1. After fully doing warm-up exercises when hitting the sandbag, you must maintain a certain speed and strength and do more than 5 sets of hits in a row. Each set lasts 3 minutes.

2. Change the speed of running in the distance of 3000 meters to 10000 meters, sprint for 50 meters and jog for 50 meters.

3. When running at a constant speed, the heart rate should be controlled at around 150 beats per minute, and the load time should be kept above 30 minutes.

4. Five-kilometer cross-country run. When running, you should often change your stride and rhythm (constantly changing your stride can make different muscles

Meat fibers are exercised).

5. Jump rope for 3 minutes, rest for 1 minute, and then proceed to the next set of exercises. Do 3 sets per training session. When the trainees feel adapted to this amount of exercise, they can remove the rest time in the middle and jump continuously for 30 minutes.
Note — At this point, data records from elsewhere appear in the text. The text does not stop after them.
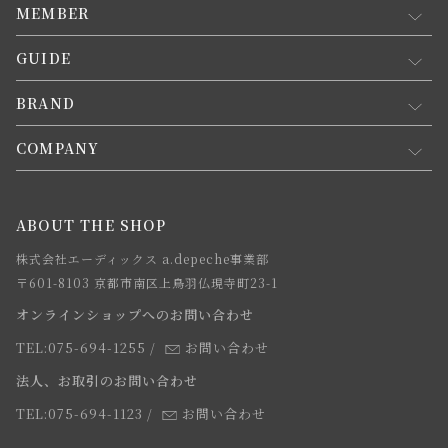
MEMBER
GUIDE
マイページ
新規会員登録
BRAND
お買い物ガイド
会員規約について
会員登録について
COMPANY
コンセプト
メルマガ登録
ご注文について
お知らせ
会社概要
ABOUT THE SHOP
お支払方法について
webカタログ
店舗一覧
株式会社エーディックス a.depeche事業部
お届けについて
求人情報
〒601-8103 京都市南区上鳥羽仏現寺町23-1
返品・交換について
オンラインショップへのお問い合わせ
法人のお客様
よくあるご質問
TEL:075-694-1255
/
お問い合わせ
スタッフ
法人、お取引のお問い合わせ
TEL:075-694-1123
/
お問い合わせ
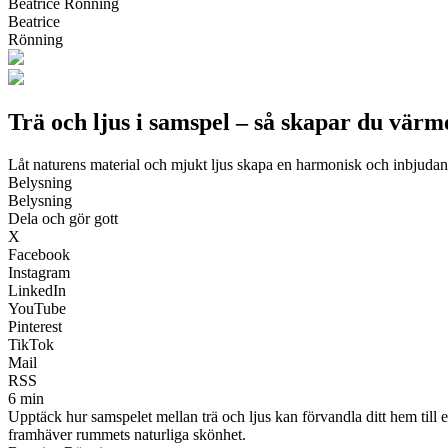
Beatrice Rönning
Beatrice
Rönning
Trä och ljus i samspel – så skapar du värme
Låt naturens material och mjukt ljus skapa en harmonisk och inbjudan
Belysning
Belysning
Dela och gör gott
X
Facebook
Instagram
LinkedIn
YouTube
Pinterest
TikTok
Mail
RSS
6 min
Upptäck hur samspelet mellan trä och ljus kan förvandla ditt hem till 
framhäver rummets naturliga skönhet.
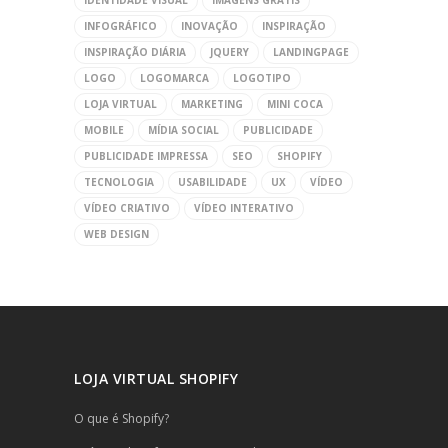
IDENTIDADE VISUAL
IMAGENS GRÁTIS
INFOGRÁFICO
INOVAÇÃO
INSPIRAÇÃO
INSPIRAÇÃO DIÁRIA
JQUERY
LANDINGPAGE
LOGO
LOGOMARCA
LOGOTIPO
LOJA VIRTUAL
MARKETING
MINI COCA
MOBILE
MÍDIA SOCIAL
PUBLICIDADE
PUBLICIDADE IMPRESSA
SEO
SHOPIFY
TECNOLOGIA
USABILIDADE
UX
VÍDEO
VÍDEO CRIATIVO
VÍDEO INTERATIVO
WEB DESIGN
LOJA VIRTUAL SHOPIFY
O que é Shopify?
6. Do the air strikes for 3 minutes per set, and do 3 to 5 sets.

7. Practice combat with different opponents.

2. The correct way to jog

Physical preparation: Warming up is to prepare the body, which takes about 10 minutes and should make the body sweat slightly.

1. Move the knee joints, half squat, support the knees with both hands, twist the knees clockwise, do it 10 times, then twist the knees counterclockwise.

2. Move the hip joints and raise your legs alternately, 20 times each.

3. Leg stretching: Relax your shoulders and back, step one leg forward, bend your knee 90 degrees, make your thigh parallel to the ground, bend and stretch the other leg, put your toes on the ground, and keep your upper body upright. After doing 10 times, switch to the other leg and continue.

4. Turn your body, stretch your arms, and rotate your body left and right to exercise your waist.

5. Move your feet. Stand with your hands on your hips. Stand normally on one foot and put the other foot on the ground with your toes. Rotate clockwise for a while, and then do it counterclockwise for a while.

6. Kick your legs forward and backward to move your hip and knee joints.

7. Stretch the upper body and rotate the neck and arms left and right.

The above is an introduction to the question of how fast you should jog for aerobic exercise. I hope this can help us all. In addition to understanding this knowledge, we also need to know more about some basic knowledge of aerobic exercise. The editor would like to remind everyone to wear a pair of suitable and comfortable shoes, ordinary jogging shoes will be sufficient.